Le propos des deux auteures, bonnes connaisseuses du système éducatif (l’une d’elles est productrice d’une excellente émission sur l’école à France Culture), est finalement assez original. Plutôt que d’ironiser sur ces familles d’enseignants qui font si bien réussir leurs enfants à l’école, mais ne sont pas toujours conscientes des privilèges qu’ils donnent à ces derniers de par leur capacité à « transmettre les bons codes », les auteures prennent la question autrement. À partir de divers témoignages de fils ou filles d’enseignants, en particulier de personnalités très diverses (Thomas Pesquet, Michel Bussi ou Marlène Schiappa), il s’agit plutôt de repérer justement les atouts que donne ce rapport à l’école, aux savoirs, à l’autorité que s’approprient petit à petit les « enfants de profs » et qui pourraient selon les auteures inspirer toutes les familles. On permet en effet à ces enfants de se construire une bonne distance par rapport au monde scolaire : on croit en l’école, mais de manière souvent critique, on apprend à comprendre les attentes des enseignants, on relativise le poids des notes, on décèle les implicites des demandes scolaires, on sait naviguer dans les méandres de l’orientation, etc. Et on ne méconnait pas tout ce qui se joue en dehors de l’école, dans les activités artistiques, sportives ou culturelles, dans les échanges familiaux, etc.

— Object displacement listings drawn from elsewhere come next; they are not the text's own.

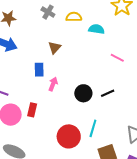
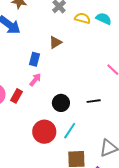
cyan semicircle: (96, 29) -> (104, 19), moved
pink arrow: (53, 84) -> (35, 80), moved
black circle: (83, 93) -> (61, 103), moved

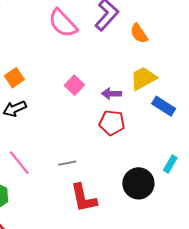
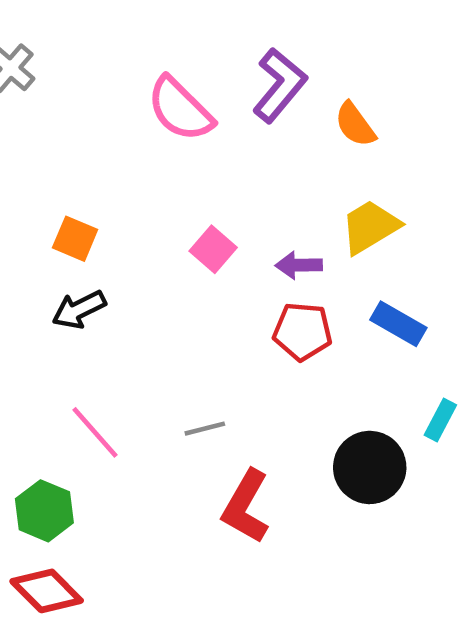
orange square: (14, 78) -> (75, 239), turned -30
blue rectangle: (164, 106) -> (398, 324), moved
red L-shape: (84, 198) -> (246, 506), turned 44

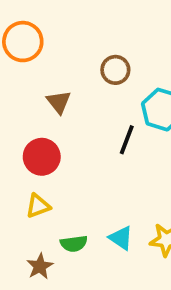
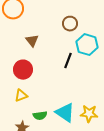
brown circle: (115, 70) -> (70, 24), moved
cyan triangle: (121, 238) -> (65, 113), size x1.5

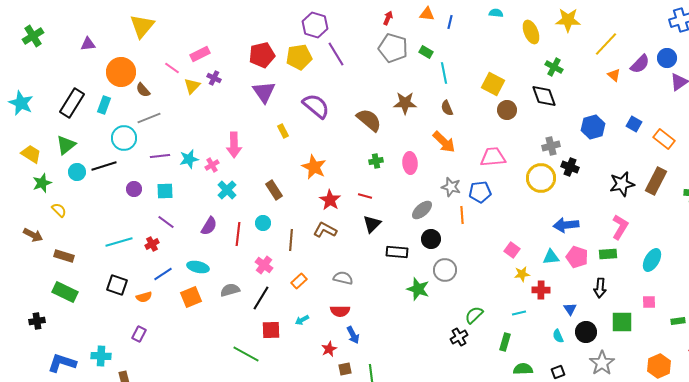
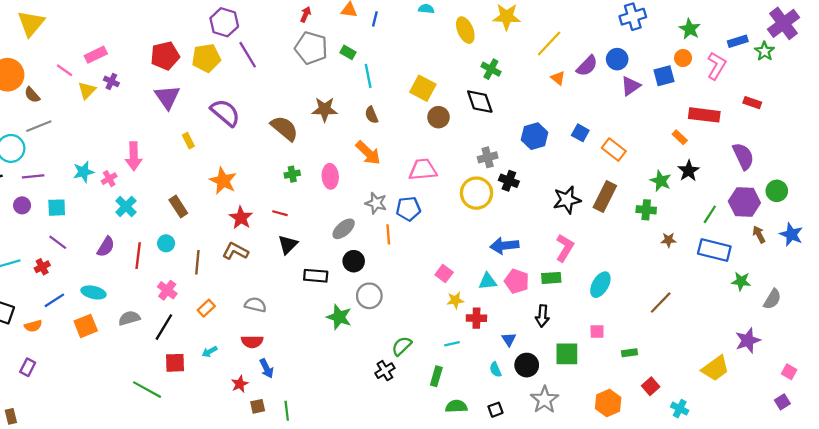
purple line: (160, 156) -> (33, 176), moved

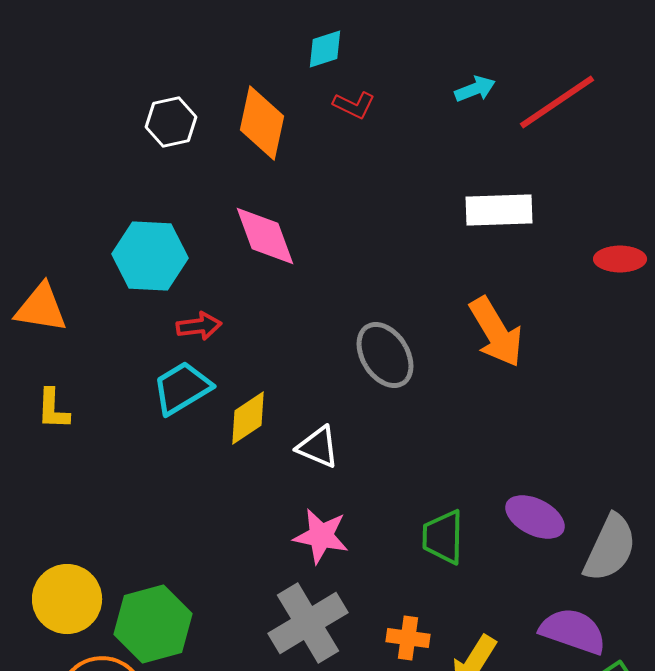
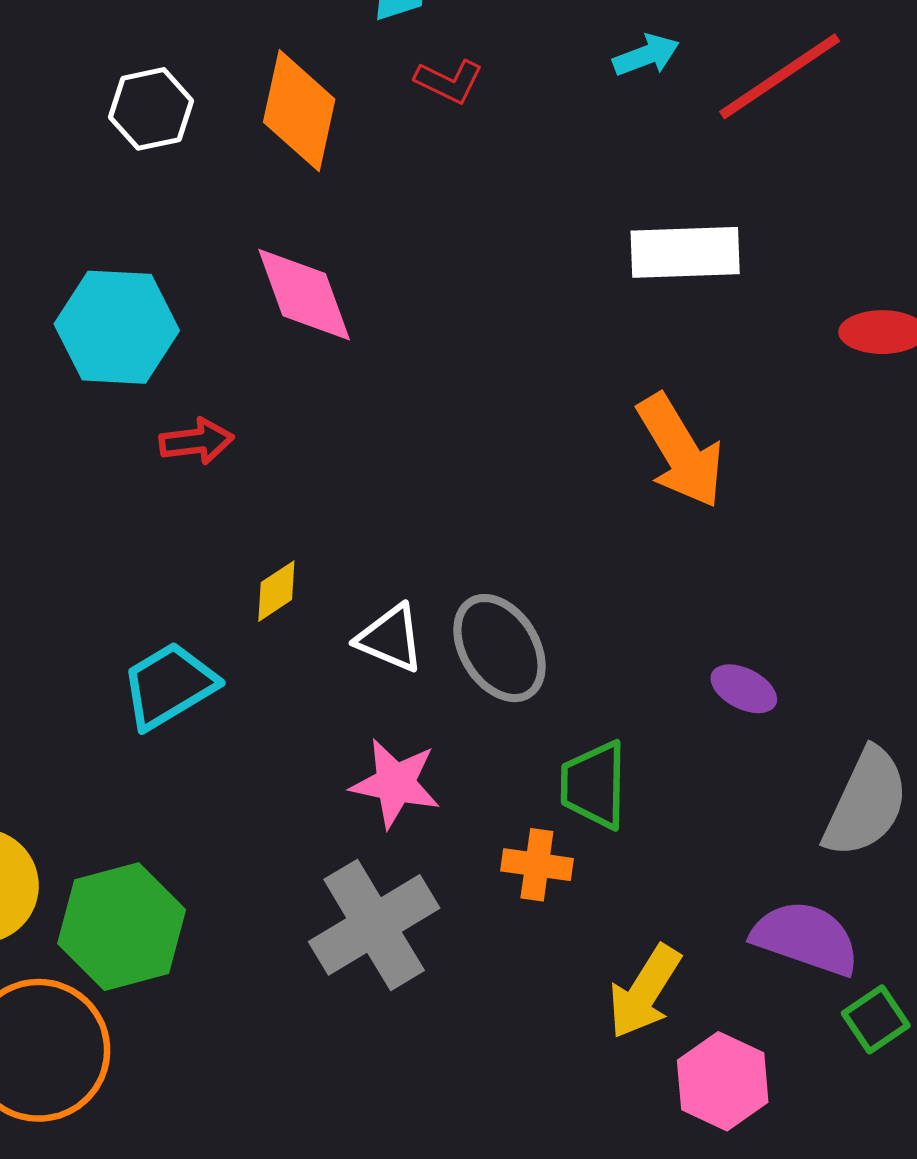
gray ellipse: (385, 355) -> (500, 648), moved
cyan trapezoid: (182, 388) -> (169, 685), moved
yellow diamond: (248, 418) -> (276, 591), size x0.7
purple ellipse: (535, 517) -> (744, 689), moved, size x0.7
orange cross: (408, 638) -> (537, 865), moved

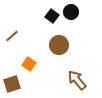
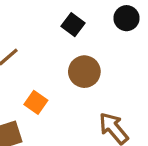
black circle: (71, 12) -> (126, 18), moved

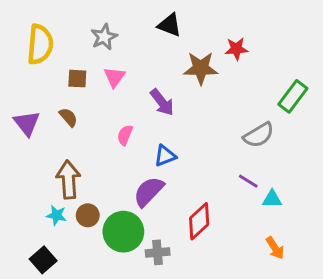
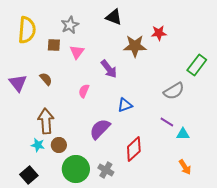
brown square: (77, 79) -> (54, 45), moved
blue triangle: (165, 156) -> (125, 105), moved
green circle: (123, 232) -> (76, 169), moved
gray cross: (158, 252) -> (106, 170), turned 35

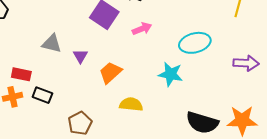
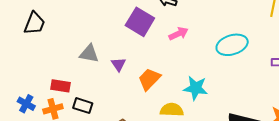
cyan star: (171, 74) -> (196, 88), moved

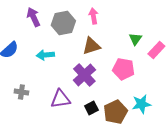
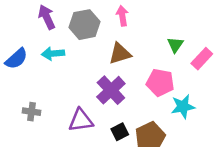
cyan arrow: (45, 55) -> (53, 54), moved
cyan star: (141, 104) -> (183, 107), moved

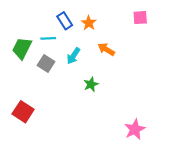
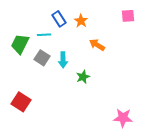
cyan arrow: (73, 56) -> (63, 60), moved, turned -35
pink star: (135, 129) -> (123, 118), turned 30

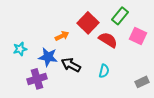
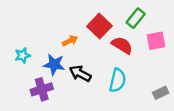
pink square: (138, 36) -> (156, 41), turned -36
cyan semicircle: (104, 71) -> (118, 80), size x1.5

Et à la fin de chaque chapitre, on trouve une récapitulation de « ce que les parents non enseignants peuvent retenir ». Par exemple : « éviter les “vous avez carte blanche”, l’enseignant n’a pas besoin d’autorisation et il n’est pas là pour être parent à votre place », ou « transmettre une attitude face au travail est autant une priorité que d’arracher des bonnes notes »

Ne cachons pas notre perplexité. Si les incitations, quand elles ne sont pas des « portes ouvertes » enfoncées, sont souvent intéressantes et peuvent être utiles finalement à bien des acteurs de l’école (enseignants ou parents), deux choses au moins nous gênent. D’abord, est-on si sûrs que tous les enseignants donnent le même type d’éducation à leurs enfants et n’érige-t-on pas un certain modèle (éducation libérale, de type « bienveillant et exigeant ») en généralité ? Ainsi ne prend-on pas ses désirs pour des réalités en s’imaginant que les parents profs encouragent davantage la coopération que la compétition ? Et surtout on aurait aimé aussi un recul critique qui conduirait peut-être nombre d’enseignants à apprendre des autres. Apprend-on suffisamment par exemple l’ouverture aux autres, les vertus d’autres modes culturels qui peuvent valoriser le risque, la débrouillardise ? Et surtout ne faut-il pas regarder du côté des enfants qui réussissent quand tous les facteurs socio-culturels devraient conduire à l’échec ? Quelle part peuvent avoir les familles dans ce défi aux lois d’airain de la sociologie ? Ce qui au passage est une manière de reconnaitre l’hétérogénéité des « familles populaires ».

Autant ce livre grand public diffuse-t-il des pistes plutôt bienvenues en réponse à la première partie de son titre « comment mieux accompagner nos enfants dans le système scolaire », autant on peut à bon droit s’irriter du déterminant défini de l’assertion « les parents profs donnent LES bonnes réponses ».